Typically, your plan’s maximum download speeds are going to be a lot faster than your upload speeds since the majority of people download more frequently than upload. If you need faster upload speeds, you may want to consider a fiber internet plan if it’s available in your area (popular providers include AT&T Fiber, Verizon Fios, and Google Fiber).

Increase Up Your Dropbox & Google Drive Upload Speeds

Many cloud-based apps, such as Dropbox and Google Drive, automatically slow your upload speeds to prevent your other online activities from slowing down—but downloads will always perform at the fastest speed possible. You can always change your Dropbox and Google drive bandwidth-usage settings to increase the upload speeds if necessary.

What is Latency & How Does it Affect Your Video Conferencing?

Latency measures the amount of time it takes for a signal to travel from your device, like your laptop or phone, to your provider’s server, and back to your device. It’s usually measured in milliseconds. The higher the number, the longer your uploads and downloads will take. Any latency under 100 milliseconds is decent, although not amazing. Long latency periods are going to negatively impact your remote work because long latency can result in a lag. For example, on group video calls, latency may cause the audio and visual synchronization to be off or your video may freeze. You’re bound to miss important details during a meeting if you’re dealing with high latency.

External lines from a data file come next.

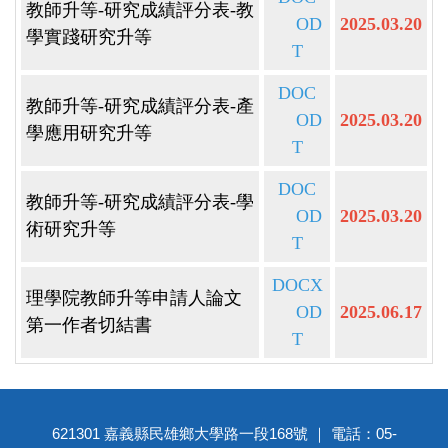
教師升等-研究成績評分表-教
OD
2025.03.20
學實踐研究升等
T
DOC
教師升等-研究成績評分表-產
OD
2025.03.20
學應用研究升等
T
DOC
教師升等-研究成績評分表-學
OD
2025.03.20
術研究升等
T
DOCX
理學院教師升等申請人論文
OD
2025.06.17
第一作者切結書
T
621301 嘉義縣民雄鄉大學路一段168號 ｜ 電話：05-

According to the Federal Communications Commission (FCC), fiber internet has the lowest latency periods, followed by cable, DSL, and lastly, satellite. Keep in mind, however, that fiber internet is usually the most expensive, and it’s less widely available than other internet types.

What Internet Speeds Do I Need for Streaming & Gaming?

Once 5 p.m. hits, you’re probably going to turn on Netflix or Hulu or your PlayStation 4. You’ll want to make sure your internet is more than fast enough to handle your streaming and gaming needs. Here’s a breakdown of what speeds you’ll need for popular streaming platforms:

  • HBO: 3Mbps+
  • Netflix: 3Mbps for SD, 5Mbps for HD
  • Hulu: 3Mbps for library, 8Mbps for Hulu live TV
  • Amazon Prime: 900Kbps for SD, 5Mbps for HD
  • YouTube (TVs or laptops): 3Mbps for SD, 5Mbps for HD
  • Showtime: 800Kbps for smartphones, 3Mbps for laptops and TVs
  • Disney+: 500Kbps for SD, 5Mbps for HD

If you’re a gamer, you’ll want minimum download speeds between 3Mbps and 6Mbps, minimum upload speeds of 1Mbps, and maximum latency of 150 ms, although you really should be looking at latency of 50 ms or less.